The historian, Rodulfus Glaber, was a monk at Cluny in eastern France, who died c. 1046. He approved of the Norman dukes and seems to have accepted the transmission of their office through 'concubines' which he defends by Old Testament precedence and that of the illegitimate birth of Constantine the Great [Rodulfi Glabri Hustorium libri quinque, tr. John France, Oxford Medieval Texts, Oxford, Clarendon Press, 1989, pp. lvii, 164-5, 204-5]. This is in general disagreement, however, with the Cannon Law of the church.
In Ireland, Brehon Law allows polygyny (albeit while citing the authority of the Old Testament) and other actions which Canon Law expressly forbid [D.A.Binchy, Introduction in Corpus Iuris Hibernici, p. ix]. Brehon Law was effectively outlawed by the Statutes of Kilkenny in 1367 and the policy of Surrender and Regrant.
Welsh Law usually applied in the Welsh Marches as well as areas ruled by Welsh princes. In a dispute, for example, between Gruffydd ap Gwenwynwyn and Roger Mortimer, Gruffydd wanted to apply English Law but, in 1281, the royal justices upheld Roger Mortimer's wish that Welsh Law should apply as the lands concerned lay in Wales. In Welsh property Law, illegitimate sons were entitled to an equal share with the legitimate sons, provided they had been acknowledged by the father. This was the provision which differed most from Canon law. The recognition of polygyny in Wales may have been drawing to a close in the 13th century; but there was still recognition of the rights of the male offspring of such relationships.
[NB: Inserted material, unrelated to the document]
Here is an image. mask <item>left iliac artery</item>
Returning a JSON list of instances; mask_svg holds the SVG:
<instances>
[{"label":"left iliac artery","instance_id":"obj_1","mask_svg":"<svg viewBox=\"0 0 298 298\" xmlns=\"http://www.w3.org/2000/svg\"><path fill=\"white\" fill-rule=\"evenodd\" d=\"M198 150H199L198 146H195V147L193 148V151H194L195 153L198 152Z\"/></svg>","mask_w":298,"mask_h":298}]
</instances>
As the Iorwerth 13th century text puts it:
The law of the church says that no-one is entitled to patrimony save the father's eldest son by his wedded wife. The law of Hywel adjudges it to the youngest son as to the eldest, and judges that the father's sin and his illegality should not be set against the son for his patrimony.Also relevant in this regard is the list preserved in several law books of nine sexual unions, Naw Cynyweddi Deithiog. The Naw Cynyweddi lists nine unions which seem unlikely to have met with Ecclesiastical approval. This is because some of them may plainly coexist with other unions in which either or both parties are involved. In other words, the list (similar to Irish lists) seems to presuppose a society which permitted polygyny [Huw Pryce (1993) Native law and the church in medieval Wales, p. 109.].
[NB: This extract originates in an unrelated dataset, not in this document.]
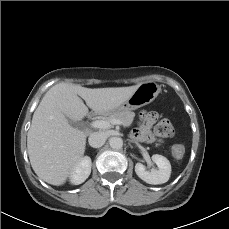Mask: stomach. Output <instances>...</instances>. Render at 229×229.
<instances>
[{"label":"stomach","instance_id":"obj_1","mask_svg":"<svg viewBox=\"0 0 229 229\" xmlns=\"http://www.w3.org/2000/svg\"><path fill=\"white\" fill-rule=\"evenodd\" d=\"M161 92V87L154 81L141 83L135 92L119 107L106 114L136 110L151 103Z\"/></svg>","mask_w":229,"mask_h":229}]
</instances>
English and Cannon Law favoured primogeniture whereby the eldest legitimate son had sole rights to inheritance. However, even under English Law, no-one questions that others, besides the eldest legitimate son, could inherit a surname. In Blackstone's 18th century Commentaries of the Laws of England [Vol. I, ed. W. Morrison (London, 2001) pp. 352-53], it states:
Yet he [a bastard] may gain a surname by reputation though he has none by inheritance. All other children have a settlement in their father's parish; but a bastard in the parish where born, for he has no father.In short, there is substantial reason to doubt that there was a universal restriction on bastards inheriting a paternal surname, particularly when surnames were first forming, especially in the Welsh Marches, particularly for a name that simply meant 'children' in Welsh. Surviving customs of polygyny (or concubines) can help to explain the few single-surname, Y-DNA matching families with unexpectedly large populations.